Bisher haben vor allem zwei junge Koreaner einen Bekanntheitsgrad erreicht, der über die Grenzen ihres Landes hinausreicht: Lee Seungwoo und Paik Seungho. Das Duo wird in der berühmten Kaderschmiede La Masia beim FC Barcelona ausgebildet. Ein schwerwiegender Grund dafür, dass die Scheinwerfer besonders auf sie gerichtet sind. "Wie könnte ich sie beneiden? Mit Lee spiele ich zusammen, seit ich 13 oder 14 bin. Ich bin ihnen im Gegenteil sehr dankbar. Ihretwegen steigt das Interesse an unserer ganzen Mannschaft", folgert er.

Lee Sangmin selbst machte sich spätestens einen Namen, als er bei der FIFA U-17-Weltmeisterschaft Chile 2015 die Kapitänsbinde trug. Ein Turnier, an das er gerne zurückdenkt. "Wir galten als das schwächste Team der Gruppe. Es gelang uns, die ganze Welt zu überraschen und das Achtelfinale zu erreichen", betont er. "Solche Erfahrungen sind sehr lehrreich. Dass wir ruhig und konzentriert bleiben bei dieser WM, verdanken wir auch an unseren Erfahrungen in Chile."

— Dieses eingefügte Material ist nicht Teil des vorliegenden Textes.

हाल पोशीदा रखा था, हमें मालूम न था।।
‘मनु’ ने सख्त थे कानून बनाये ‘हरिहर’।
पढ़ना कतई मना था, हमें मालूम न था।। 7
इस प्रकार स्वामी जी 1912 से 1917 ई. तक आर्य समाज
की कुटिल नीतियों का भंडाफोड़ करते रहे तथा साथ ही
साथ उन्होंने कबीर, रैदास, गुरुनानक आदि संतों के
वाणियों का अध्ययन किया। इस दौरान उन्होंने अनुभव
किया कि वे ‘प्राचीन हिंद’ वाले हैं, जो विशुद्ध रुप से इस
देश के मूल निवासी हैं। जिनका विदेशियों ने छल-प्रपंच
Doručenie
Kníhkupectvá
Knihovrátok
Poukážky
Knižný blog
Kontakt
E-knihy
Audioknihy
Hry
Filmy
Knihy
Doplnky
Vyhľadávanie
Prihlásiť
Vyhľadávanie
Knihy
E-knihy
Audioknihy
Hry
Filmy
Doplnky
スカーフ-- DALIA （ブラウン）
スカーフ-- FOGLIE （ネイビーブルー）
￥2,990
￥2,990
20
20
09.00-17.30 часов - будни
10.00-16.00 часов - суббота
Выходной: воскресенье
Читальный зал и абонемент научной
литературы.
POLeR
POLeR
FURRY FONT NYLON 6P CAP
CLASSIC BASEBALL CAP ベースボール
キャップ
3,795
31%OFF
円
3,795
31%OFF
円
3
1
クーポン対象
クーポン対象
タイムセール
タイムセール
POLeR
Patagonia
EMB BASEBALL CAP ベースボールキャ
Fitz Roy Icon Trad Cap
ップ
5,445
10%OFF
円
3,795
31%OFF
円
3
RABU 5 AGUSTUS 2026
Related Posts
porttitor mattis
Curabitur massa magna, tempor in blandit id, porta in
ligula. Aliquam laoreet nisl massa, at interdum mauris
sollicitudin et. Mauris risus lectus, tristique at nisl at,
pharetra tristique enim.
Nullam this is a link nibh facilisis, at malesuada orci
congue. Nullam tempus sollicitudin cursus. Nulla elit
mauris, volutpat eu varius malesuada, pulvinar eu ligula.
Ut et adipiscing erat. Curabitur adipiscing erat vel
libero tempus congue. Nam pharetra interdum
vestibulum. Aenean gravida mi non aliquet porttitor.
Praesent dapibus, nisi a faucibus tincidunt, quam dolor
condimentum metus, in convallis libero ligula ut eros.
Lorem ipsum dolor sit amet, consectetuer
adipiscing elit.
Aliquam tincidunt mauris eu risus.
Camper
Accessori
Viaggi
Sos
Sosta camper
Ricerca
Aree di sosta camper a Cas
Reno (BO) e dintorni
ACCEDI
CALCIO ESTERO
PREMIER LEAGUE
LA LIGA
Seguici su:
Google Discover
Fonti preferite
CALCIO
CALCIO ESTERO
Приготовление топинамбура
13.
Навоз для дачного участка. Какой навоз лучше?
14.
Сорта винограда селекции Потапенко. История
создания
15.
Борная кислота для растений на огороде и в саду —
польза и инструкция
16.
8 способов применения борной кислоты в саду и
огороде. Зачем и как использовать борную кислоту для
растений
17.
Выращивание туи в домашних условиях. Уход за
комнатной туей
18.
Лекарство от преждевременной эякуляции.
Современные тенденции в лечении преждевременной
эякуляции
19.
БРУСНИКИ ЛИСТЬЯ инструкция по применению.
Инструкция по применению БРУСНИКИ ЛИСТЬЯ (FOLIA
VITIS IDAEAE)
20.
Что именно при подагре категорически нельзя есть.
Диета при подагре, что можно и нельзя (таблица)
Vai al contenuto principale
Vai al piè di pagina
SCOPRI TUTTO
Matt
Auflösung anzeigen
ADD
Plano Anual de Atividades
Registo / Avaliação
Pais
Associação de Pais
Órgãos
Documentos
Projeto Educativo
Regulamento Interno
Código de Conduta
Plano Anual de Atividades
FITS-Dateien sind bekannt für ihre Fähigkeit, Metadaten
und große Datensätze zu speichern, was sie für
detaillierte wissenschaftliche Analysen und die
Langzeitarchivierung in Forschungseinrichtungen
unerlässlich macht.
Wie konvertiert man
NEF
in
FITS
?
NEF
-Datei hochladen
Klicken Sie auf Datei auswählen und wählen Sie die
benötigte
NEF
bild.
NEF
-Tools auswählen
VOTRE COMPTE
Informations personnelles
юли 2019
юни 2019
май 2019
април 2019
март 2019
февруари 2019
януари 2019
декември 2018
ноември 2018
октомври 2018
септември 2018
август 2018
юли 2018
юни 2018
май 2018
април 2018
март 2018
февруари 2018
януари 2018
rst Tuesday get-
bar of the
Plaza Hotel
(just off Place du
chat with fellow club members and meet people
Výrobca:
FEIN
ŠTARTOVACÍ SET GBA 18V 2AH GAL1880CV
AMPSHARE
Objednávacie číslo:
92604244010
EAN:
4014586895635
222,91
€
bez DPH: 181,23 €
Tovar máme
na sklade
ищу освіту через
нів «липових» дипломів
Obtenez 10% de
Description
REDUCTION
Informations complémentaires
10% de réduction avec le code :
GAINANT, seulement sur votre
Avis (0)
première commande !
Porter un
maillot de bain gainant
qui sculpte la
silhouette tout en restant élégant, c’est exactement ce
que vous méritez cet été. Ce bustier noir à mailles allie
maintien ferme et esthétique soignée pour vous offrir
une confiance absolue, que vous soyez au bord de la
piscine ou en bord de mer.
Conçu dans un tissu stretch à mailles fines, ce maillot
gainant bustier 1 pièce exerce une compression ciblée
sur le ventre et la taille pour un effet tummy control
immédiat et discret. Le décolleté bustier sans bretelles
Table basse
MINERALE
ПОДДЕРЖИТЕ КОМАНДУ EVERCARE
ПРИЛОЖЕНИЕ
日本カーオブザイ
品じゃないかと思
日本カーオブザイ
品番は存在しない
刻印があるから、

Held wider Willen Der Bekanntheitsgrad des Studenten der Soongsil Universität stieg anlässlich des Vorbereitungsspiels der U-20-Auswahl gegen Sambia im April weiter an.  Der Grund dafür war, dass der Verteidiger seinem Teamkameraden Jaeong Taewook nach einem Zusammenstoß mit Kenneth Kalunga das Leben rettete. Jaeong drohte an seiner Zunge zu ersticken, aber Lee ergriff die geeigneten Maßnahmen, um die Atemwege freizulegen. "Ich war am nächsten dran, also habe ich eingegriffen. Doch daran ist nichts Ruhmreiches", sagt er bescheiden. "Viele denken, das ist eine heldenhafte Tat. Aber ich bin davon überzeugt, dass jeder das Gleiche gemacht hätte, oder nicht? Wichtig ist nur, dass Jaeong bei dieser WM unter uns ist."

Eine WM, bei der Korea Republik bisher brilliert. Die Gastgeber schlossen eine schwere Gruppe mit Argentinien, Guinea und England als Zweiter ab. "Wir haben einen ganz guten Start in das Turnier erwischt. Aber ich glaube, dass wir erst 50 Prozent unseres Potenzials gezeigt haben. Das Beste kommt noch", sagt er. "In persönlicher Hinsicht aber bin ich nicht ganz zufrieden mit meinen Leistungen. Ich will zeigen, wozu ich in der Lage bin. Ich hoffe, dazu morgen gegen Portugal Gelegenheit zu haben", sagt er trotz seiner objektiv guten Leistungen auf dem Platz.

Doch der große Bewunderer von Mats Hummels ist eben wirklich ein bescheidener junger Mann. Es sieht keinen Grund, sich in den Vordergrund zu stellen. Aber ob er will oder nicht: Mit einem Lee Sangmin in den Reihen können die zukünftigen Stars der Republik Korea ohne Zurückhaltung ihre Ansprüche formulieren.